Convém relembrar que o fenómeno Elisabeth Moss não nasceu com este filme, nem com a sobejamente conhecida Mad Men, nem com a série acima citada, nem sequer com o projecto de Jane Campion que, embora excelente, nos passou relativamente despercebido e que dá pelo nome de Top of The Lake, da BBC. A sua capacidade interpretativa tem-se firmado de forma discreta ao longo de todos os seus projectos, maioritariamente televisivos, impondo-a como actriz capital da sua geração. Neste Her Smell, dirigido pelo jovem Alex Ross Perry (que também produz e assina o argumento), Moss interpreta Becky Something, personagem escondida por detrás de um pseudónimo que anuncia a trajectória clássica de ascensão e declínio de uma estrela (supostamente inspirada na figura de Courtney Love), ao estilo das tragédias icónicas de Jim Morrison ou Kurt Cobain. Mas há algo diferente em Becky – desde logo, o facto de se tratar de uma mulher, que é também mãe, e a estranheza provocada pelo facto da atracção pelo abismo não produzir nela o efeito suposto numa qualquer fêmea com as suas respectivas responsabilidades. Desde os primórdios da formação da banda em questão, os Something She, vamos assistindo aos sucessos e pouco depois dissabores da banda perante os impulsos da sua líder espiritual e vocalista, errante e decadente, alheia à condição feminina e ao impacto do seu comportamento nos mais próximos, no par romântico indignado e na sua descendência frágil.
Não poderá dizer-se que estejamos perante um produto novo, sendo muitos os objectos cinematográficos que abordaram, de uma forma biográfica ou ficcionada, os bastidores da fama ou os devaneios, metamorfoses e quedas de vultos da pop e do rock – este é só um exemplo, que transpõe para o feminino um percurso de auto-destruição semelhante ao que assistimos em The Doors (de Oliver Stone, sobre Jim Morrison e os Doors), Control (de Anton Corbijn, sobre Ian Curtis e os Joy Division), Walk the Line (James Mangold, sobre Johnny Cash) ou mesmo Bohemian Rhapsody (de Bryan Singer, sobre Freddy Mercury e os Queen). Mas nesse sentido, o filme oferece uma análise inversa de uma personagem clássica – a estrela em decadência – transferindo-a do masculino para o feminino e assinalando as particularidades necessariamente arrastadas por esse deslocamento, nomeadamente as obrigações da anti-heroína enquanto mulher, companheira e mãe. Trata-se por isso de uma composição tingida de constrangimentos de género, que propõe um quadro bem diferente do que estamos habituados em filmes desta natureza.

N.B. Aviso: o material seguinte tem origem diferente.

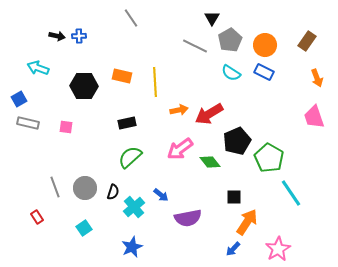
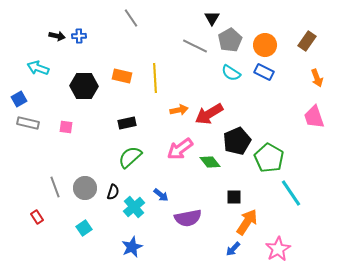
yellow line at (155, 82): moved 4 px up
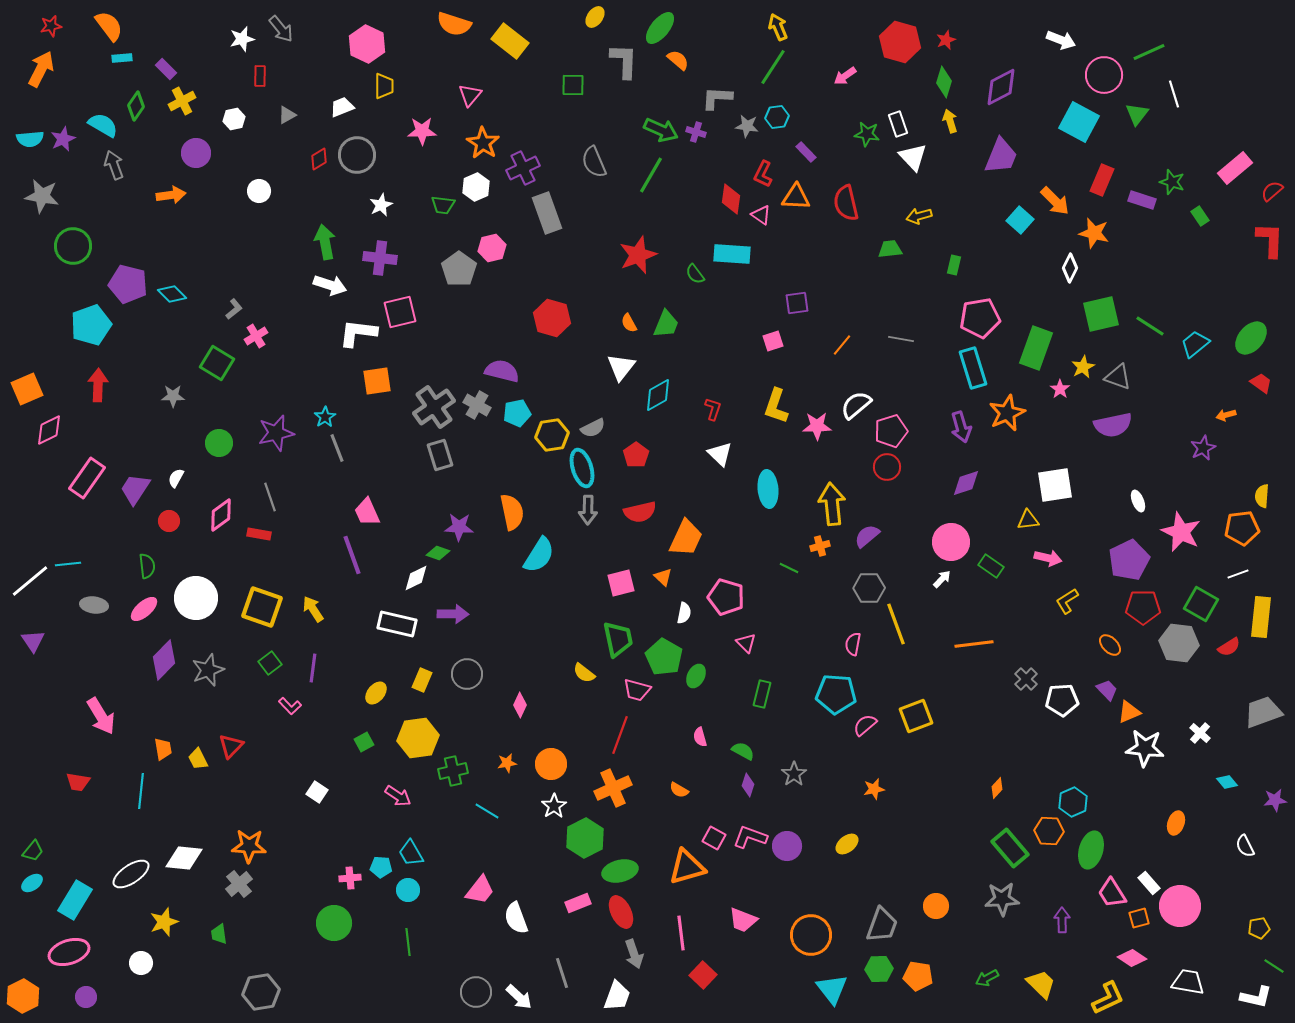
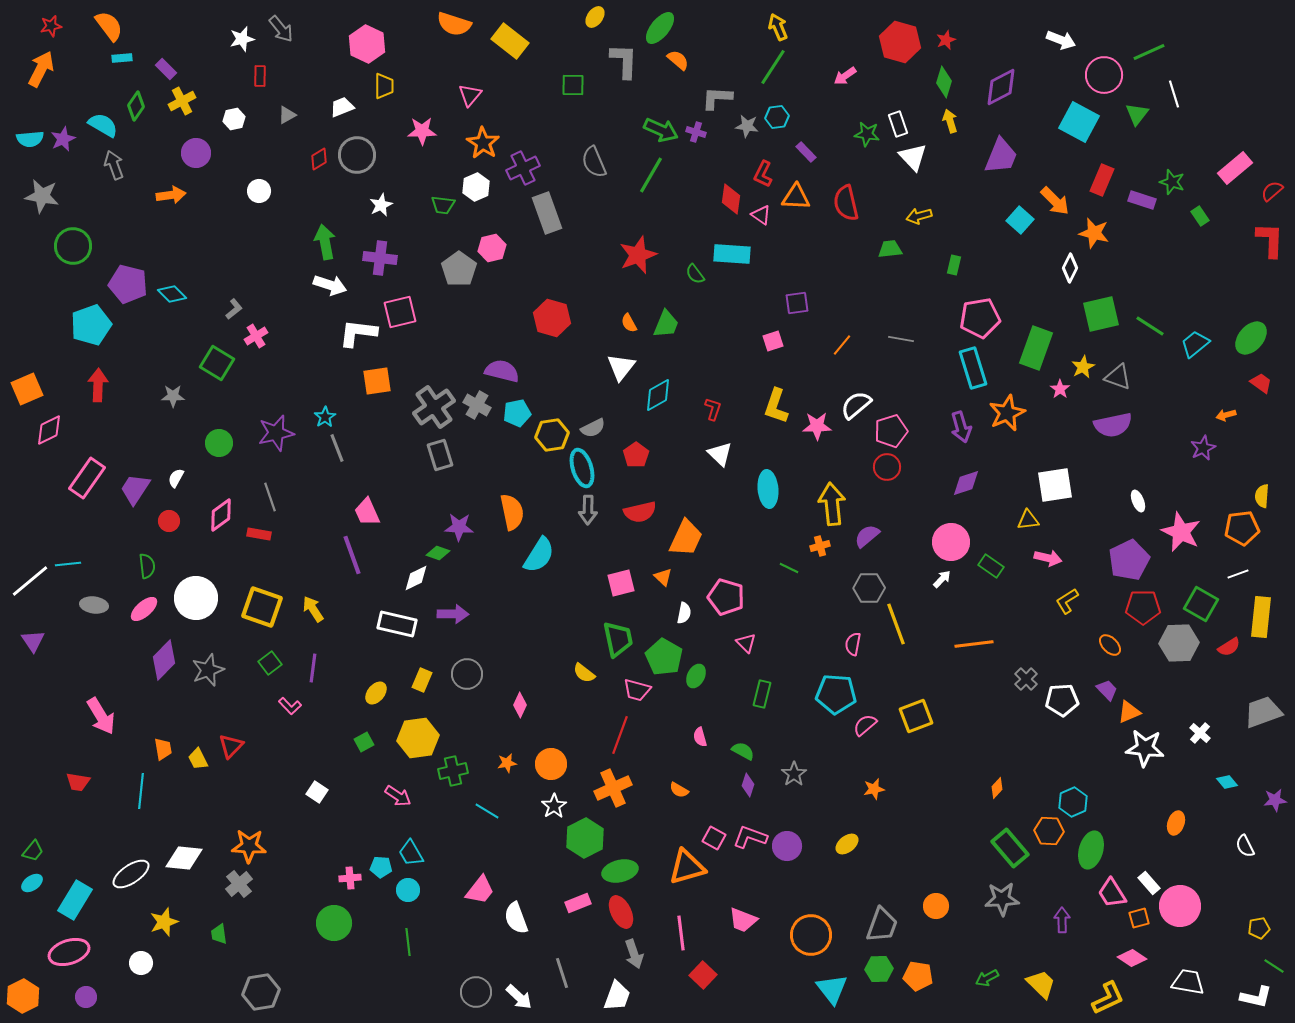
gray hexagon at (1179, 643): rotated 9 degrees counterclockwise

Tendo em conta que Elisabeth Moss é o nome à cabeça do elenco, podemos contar com estudo de personagem (que nunca verdadeiramente se aprofunda, mas não deixa de ser interessante enquanto proposta) e sobretudo com um show de representação (e de transformação física e psicológica), ao mesmo tempo vulnerável, descompensado e arrebatador, que não apenas salva o filme da banalidade temática, mas o eleva, até certo ponto, a um exercício de estilo de representação que não pode ser ignorado – uma rapariga que interpreta um rapaz que na realidade é uma rapariga. Em plena silly season, Her Smell é o espírito (feminino) de um certo tempo, e talvez o único título que vale a pena visitar nas salas de cinema.